___ Dataset records

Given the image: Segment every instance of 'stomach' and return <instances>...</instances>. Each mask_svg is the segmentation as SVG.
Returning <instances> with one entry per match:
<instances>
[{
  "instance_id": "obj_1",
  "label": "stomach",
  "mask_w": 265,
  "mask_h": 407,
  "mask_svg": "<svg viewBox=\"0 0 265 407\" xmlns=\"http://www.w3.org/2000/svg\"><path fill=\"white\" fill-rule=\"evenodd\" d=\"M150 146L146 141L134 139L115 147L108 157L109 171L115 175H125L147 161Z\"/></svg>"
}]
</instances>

______

== Work instructions ==
Please copy each entry. Leave nothing out.

== Task response ==
Given the image: Segment every instance of 'stomach' and return <instances>...</instances>. Each mask_svg is the segmentation as SVG.
Returning <instances> with one entry per match:
<instances>
[{
  "instance_id": "obj_1",
  "label": "stomach",
  "mask_w": 265,
  "mask_h": 407,
  "mask_svg": "<svg viewBox=\"0 0 265 407\" xmlns=\"http://www.w3.org/2000/svg\"><path fill=\"white\" fill-rule=\"evenodd\" d=\"M150 146L146 141L134 139L115 147L108 157L109 171L115 175H125L147 161Z\"/></svg>"
}]
</instances>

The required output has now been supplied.